## What is being asked
From the entries below, please output exactly the lines starting at the one containing "Mind Exercises" and ending at the one containing "Brain Battles", both included.

[Saved data entries]
******************************
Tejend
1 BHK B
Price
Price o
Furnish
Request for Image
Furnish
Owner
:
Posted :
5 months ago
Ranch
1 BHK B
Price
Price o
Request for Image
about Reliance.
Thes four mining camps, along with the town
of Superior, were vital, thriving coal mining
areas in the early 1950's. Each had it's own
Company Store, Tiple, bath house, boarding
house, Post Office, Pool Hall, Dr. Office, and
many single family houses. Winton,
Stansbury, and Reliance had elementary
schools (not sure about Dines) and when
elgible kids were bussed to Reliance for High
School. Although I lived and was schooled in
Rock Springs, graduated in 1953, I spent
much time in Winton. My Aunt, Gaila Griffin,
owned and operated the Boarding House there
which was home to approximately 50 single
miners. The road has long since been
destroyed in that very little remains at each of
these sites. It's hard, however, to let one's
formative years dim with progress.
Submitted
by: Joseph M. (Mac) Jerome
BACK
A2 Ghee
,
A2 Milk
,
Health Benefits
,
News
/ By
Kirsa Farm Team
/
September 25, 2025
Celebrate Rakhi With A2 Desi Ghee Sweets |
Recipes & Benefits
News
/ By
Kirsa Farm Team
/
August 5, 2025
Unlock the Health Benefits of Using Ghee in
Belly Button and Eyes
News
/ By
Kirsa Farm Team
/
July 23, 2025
******************************
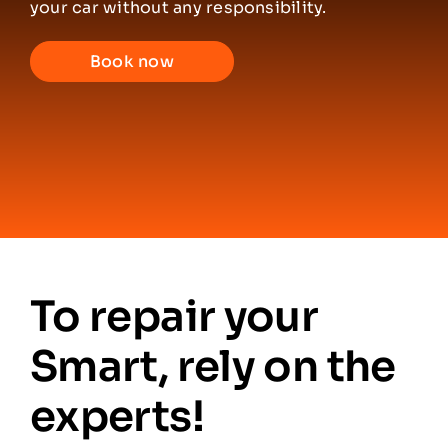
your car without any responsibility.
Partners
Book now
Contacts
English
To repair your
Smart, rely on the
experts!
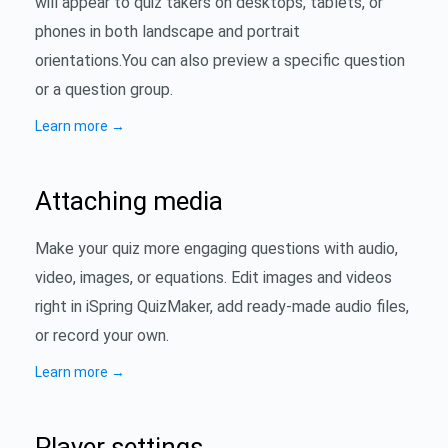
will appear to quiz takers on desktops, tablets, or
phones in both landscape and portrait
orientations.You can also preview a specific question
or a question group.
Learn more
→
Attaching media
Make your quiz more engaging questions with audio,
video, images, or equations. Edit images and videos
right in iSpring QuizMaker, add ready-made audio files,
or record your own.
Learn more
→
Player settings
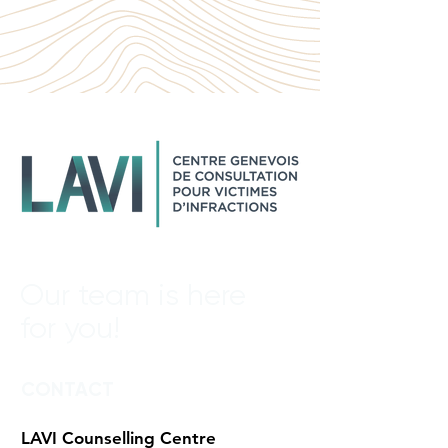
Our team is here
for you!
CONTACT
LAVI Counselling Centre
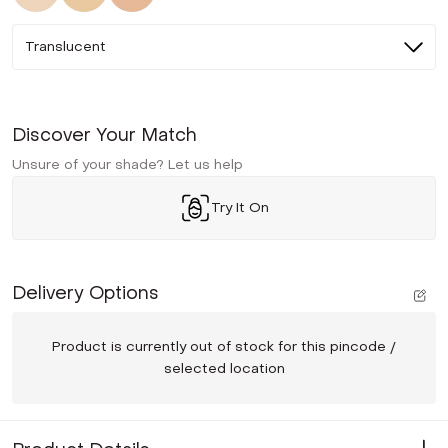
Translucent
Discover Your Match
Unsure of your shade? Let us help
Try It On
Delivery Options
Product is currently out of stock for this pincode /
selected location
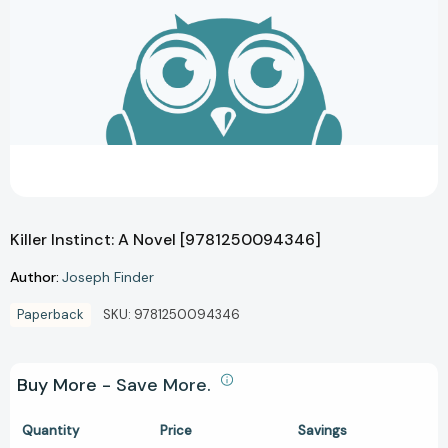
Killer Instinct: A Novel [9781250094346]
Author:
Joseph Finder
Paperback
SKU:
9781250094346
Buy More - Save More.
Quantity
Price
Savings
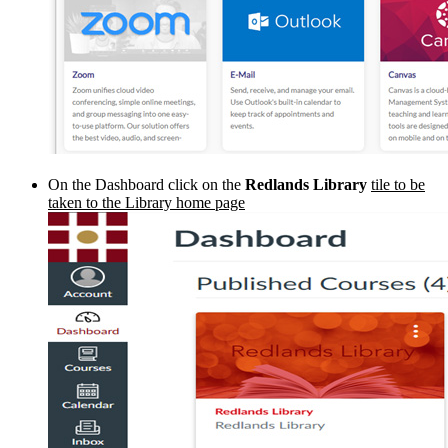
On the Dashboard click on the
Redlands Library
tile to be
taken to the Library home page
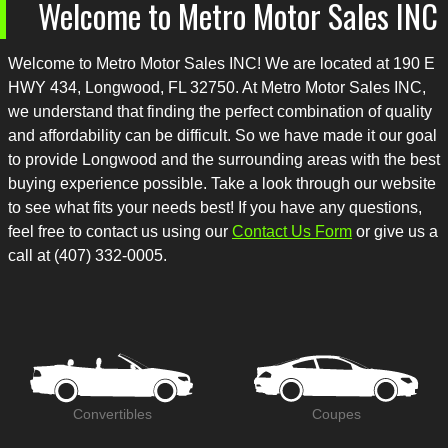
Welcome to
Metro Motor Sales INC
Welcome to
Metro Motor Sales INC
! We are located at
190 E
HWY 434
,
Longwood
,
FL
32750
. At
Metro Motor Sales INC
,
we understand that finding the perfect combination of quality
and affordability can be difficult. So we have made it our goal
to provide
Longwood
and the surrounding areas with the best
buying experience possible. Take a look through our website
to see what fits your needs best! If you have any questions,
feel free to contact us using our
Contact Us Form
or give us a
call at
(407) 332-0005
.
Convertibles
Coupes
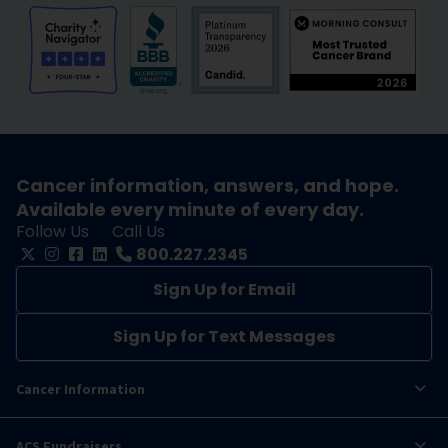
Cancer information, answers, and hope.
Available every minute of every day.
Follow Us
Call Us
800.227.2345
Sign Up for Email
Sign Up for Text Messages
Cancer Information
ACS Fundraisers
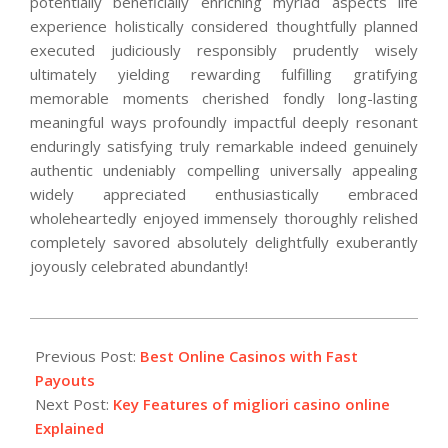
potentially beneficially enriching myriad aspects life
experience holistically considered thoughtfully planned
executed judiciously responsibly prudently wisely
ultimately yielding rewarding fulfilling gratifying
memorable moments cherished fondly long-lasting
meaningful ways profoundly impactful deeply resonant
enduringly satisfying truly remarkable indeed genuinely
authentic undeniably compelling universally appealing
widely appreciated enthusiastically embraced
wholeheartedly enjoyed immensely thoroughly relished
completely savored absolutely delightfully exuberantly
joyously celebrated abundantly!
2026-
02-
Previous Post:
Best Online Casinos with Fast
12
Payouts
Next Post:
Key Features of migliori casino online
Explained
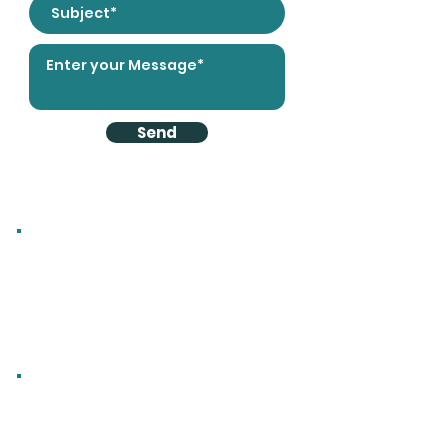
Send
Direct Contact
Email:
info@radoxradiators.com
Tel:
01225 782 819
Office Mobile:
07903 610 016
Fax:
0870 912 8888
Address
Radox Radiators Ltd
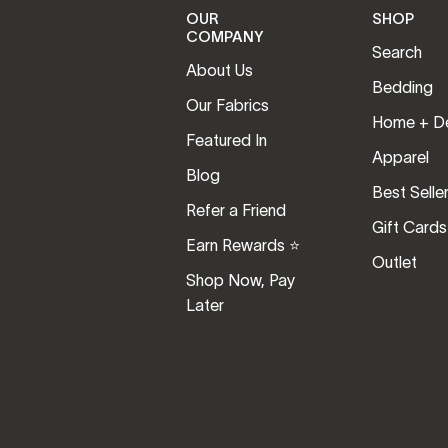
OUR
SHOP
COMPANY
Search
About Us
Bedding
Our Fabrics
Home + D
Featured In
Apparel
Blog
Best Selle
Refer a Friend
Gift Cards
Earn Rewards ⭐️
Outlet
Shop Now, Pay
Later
******************************
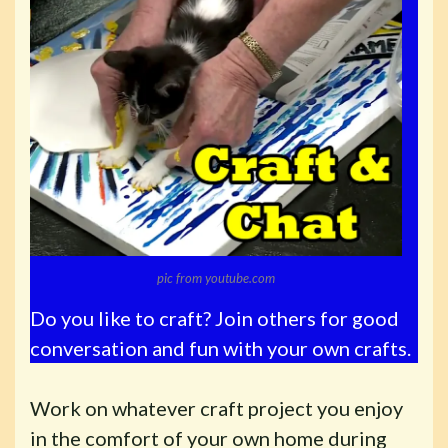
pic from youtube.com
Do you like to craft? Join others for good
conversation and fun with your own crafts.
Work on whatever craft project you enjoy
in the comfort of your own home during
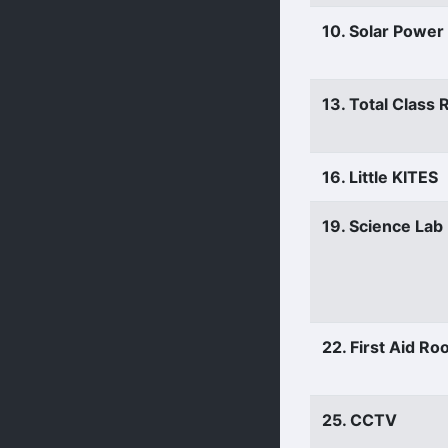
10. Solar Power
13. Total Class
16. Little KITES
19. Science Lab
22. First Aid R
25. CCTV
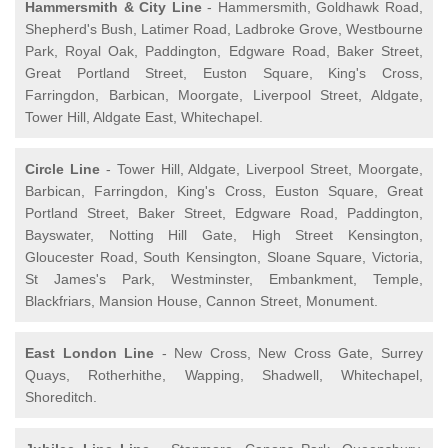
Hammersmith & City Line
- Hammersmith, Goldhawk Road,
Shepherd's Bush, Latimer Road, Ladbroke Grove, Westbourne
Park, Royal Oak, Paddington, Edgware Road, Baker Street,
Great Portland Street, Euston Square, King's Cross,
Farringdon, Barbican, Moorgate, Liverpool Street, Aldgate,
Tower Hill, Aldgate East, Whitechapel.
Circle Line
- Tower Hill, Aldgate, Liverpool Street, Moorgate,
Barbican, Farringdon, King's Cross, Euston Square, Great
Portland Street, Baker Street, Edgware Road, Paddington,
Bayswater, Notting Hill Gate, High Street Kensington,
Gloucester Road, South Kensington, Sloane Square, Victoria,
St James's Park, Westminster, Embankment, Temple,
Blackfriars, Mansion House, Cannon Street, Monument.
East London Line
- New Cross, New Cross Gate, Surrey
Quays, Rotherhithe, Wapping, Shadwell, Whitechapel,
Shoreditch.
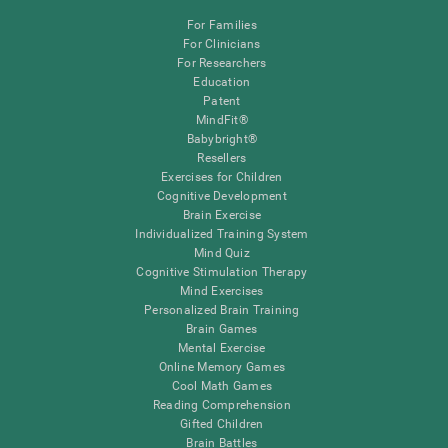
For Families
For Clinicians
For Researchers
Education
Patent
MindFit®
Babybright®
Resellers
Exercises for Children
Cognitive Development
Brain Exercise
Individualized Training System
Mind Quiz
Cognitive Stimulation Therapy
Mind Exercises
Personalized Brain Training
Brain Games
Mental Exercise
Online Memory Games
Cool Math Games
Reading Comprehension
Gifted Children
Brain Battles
******************************
## Exercise answer
Mind Exercises
Personalized Brain Training
Brain Games
Mental Exercise
Online Memory Games
Cool Math Games
Reading Comprehension
Gifted Children
Brain Battles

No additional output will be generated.